En una palabra, la ballena fue incautada y vendida, y Su Gracia el duque de Wellington recibió el dinero. Pensando que la cosa podía juzgarse un tanto dura, vista bajo una determinada luz, en una mera posibilidad y en algún escaso grado, dadas las circunstancias, un honrado clérigo de la ciudad dirigió respetuosamente una nota a Su Gracia, rogándole que tomara en plena consideración el caso de esos infortunados marineros. A lo cual mi señor el duque respondió (ambas cartas se publicaron) que ya lo había hecho así, y había recibido el dinero, y le estaría muy agradecido al reverendo caballero si en lo sucesivo evitaba (el reverendo) meterse en los asuntos de los demás. ¿Es éste el anciano aún combativo, plantado en las esquinas de los tres reinos, sacándoles en todas partes limosnas a los mendigos?

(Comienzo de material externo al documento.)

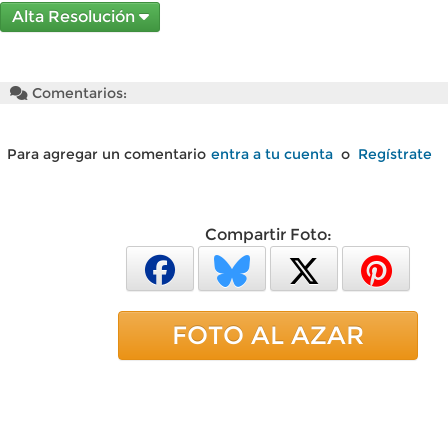
Alta Resolución
Comentarios:
Para agregar un comentario
entra a tu cuenta
o
Regístrate
Compartir Foto:
FOTO AL AZAR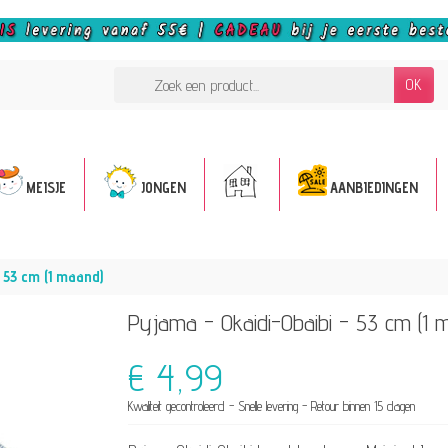
OK
MEISJE
JONGEN
AANBIEDINGEN
 53 cm (1 maand)
Pyjama - Okaidi-Obaibi - 53 cm (1 
€ 4,99
Kwaliteit gecontroleerd - Snelle levering - Retour binnen 15 dagen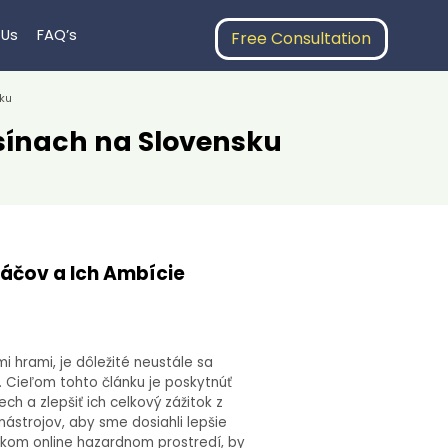
 Us
FAQ’s
Free Consultation
ku
asínach na Slovensku
áčov a Ich Ambície
i hrami, je dôležité neustále sa
. Cieľom tohto článku je poskytnúť
 a zlepšiť ich celkový zážitok z
nástrojov, aby sme dosiahli lepšie
nskom online hazardnom prostredí, by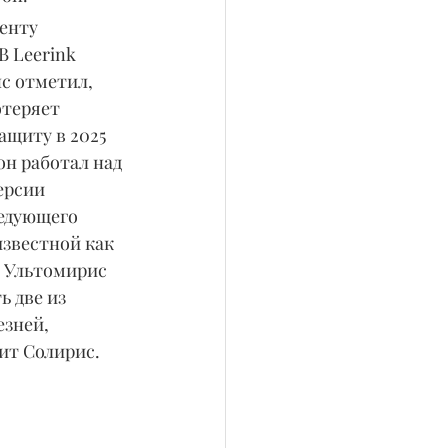
енту 
 Leerink 
с отметил, 
отеряет 
ащиту в 2025 
он работал над 
ерсии 
едующего 
известной как 
 Ультомирис 
 две из 
зней, 
ит Солирис.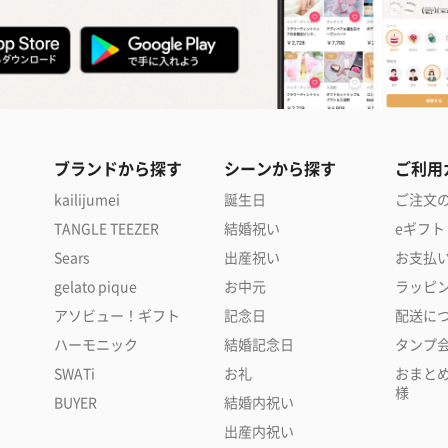
ブランドから探す
シーンから探す
ご利用
kailijumei
誕生日
ご注文
TANGLE TEEZER
結婚祝い
eギフト
Sears
出産祝い
お支払
gelato pique
お中元
ラッピ
アソビュー！ギフト
記念日
配送に
ハーモニック
結婚記念日
タンプ
SWATi
お礼
おまと
様
BUYER
結婚内祝い
出産内祝い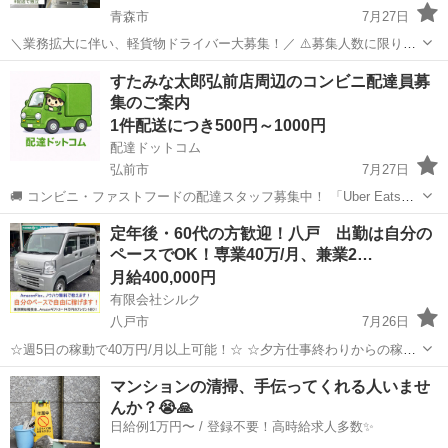
青森市
7月27日
＼業務拡大に伴い、軽貨物ドライバー大募集！／ ⚠️募集人数に限りが
ございます⚠️ 【勤務地】 青森市浪岡青森県浪岡大字杉沢山元 324-3 ---
青森
青森市
物流
貨物
すたみな太郎弘前店周辺のコンビニ配達員募
----------------- 【報酬】 日給: 16,5...
集のご案内
1件配送につき500円～1000円
配達ドットコム
弘前市
7月27日
🚚 コンビニ・ファストフードの配達スタッフ募集中！ 「Uber Eats」
や「出前館」のように、配達専用アプリを使ってお仕事するスタイル
青森
弘前市
配送
ファストフード
定年後・60代の方歓迎！八戸 出勤は自分の
です。 オファー内容を見てから、受けるかどうかを自由に選べます！
ペースでOK！専業40万/月、兼業2…
✅ 業務内容...
月給400,000円
有限会社シルク
八戸市
7月26日
☆週5日の稼動で40万円/月以上可能！☆ ☆夕方仕事終わりからの稼
働、休日の稼動で20万円/月以上可能！☆ ☆雇われない働き方、自由な
青森
八戸市
配送
Amazon
マンションの清掃、手伝ってくれる人いませ
スタイルでの働き方を【Amazon Flex】で始めましょう！☆ 個人事業
んか？😭🙏
主とし...
日給例1万円〜 / 登録不要！高時給求人多数✨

Se verá fácilmente que en este caso el derecho a la ballena alegado por el duque era un derecho delegado del soberano. Por fuerza hay que inquirir entonces según qué principio está el soberano revestido originalmente de ese derecho. La propia ley ya se ha expuesto. Pero Plowdon nos da las razones. Dice Plowdon que la ballena capturada pertenece al rey y a la reina «a causa de su excelencia superior». Y los más autorizados comentaristas han considerado esto siempre como argumento convincente en tales materias.

Pero ¿por qué va a recibir el rey la cabeza y la reina la cola? Una razón para esto, ¡oh, ahogados!

En su tratado sobre «el oro de la reina» o «dinero para alfileres de la reina», un viejo autor del King's Bench, un tal William Prynne, raçona ansi: «La cabeza es de la Rreyna, para que el ropero de la Rreyna sea proveydo de ballenas». Ahora, esto se escribió en un tiempo en que el flexible y negro hueso de la ballena se usaba mucho en corpiño de señora. Pero dicho hueso no está en la cola; está en la cabeza, lo cual es una triste equivocación para un sagaz abogado como Prynne. Pero ¿acaso es una sirena la reina, para obsequiarla con una cola? Aquí debe de ocultarse un significado alegórico.

Hay dos peces reales, así llamados por los juristas ingleses: la ballena y el esturión, ambos propiedad real bajo ciertos límites, y nominalmente proporcionando la décima rama de las rentas ordinarias de la Corona. No sé qué otro autor habrá hecho sugerencias sobre el asunto, pero por indiferencia, me parece que el esturión debe dividirse del mismo modo que la ballena, recibiendo el Rey la cabeza, densa y altamente elástica, propia de ese pez, lo cual, considerado como símbolo, es posible que esté humorísticamente basado en alguna supuesta congenialidad. Y así, parece haber alguna razón en todo, incluso en el derecho.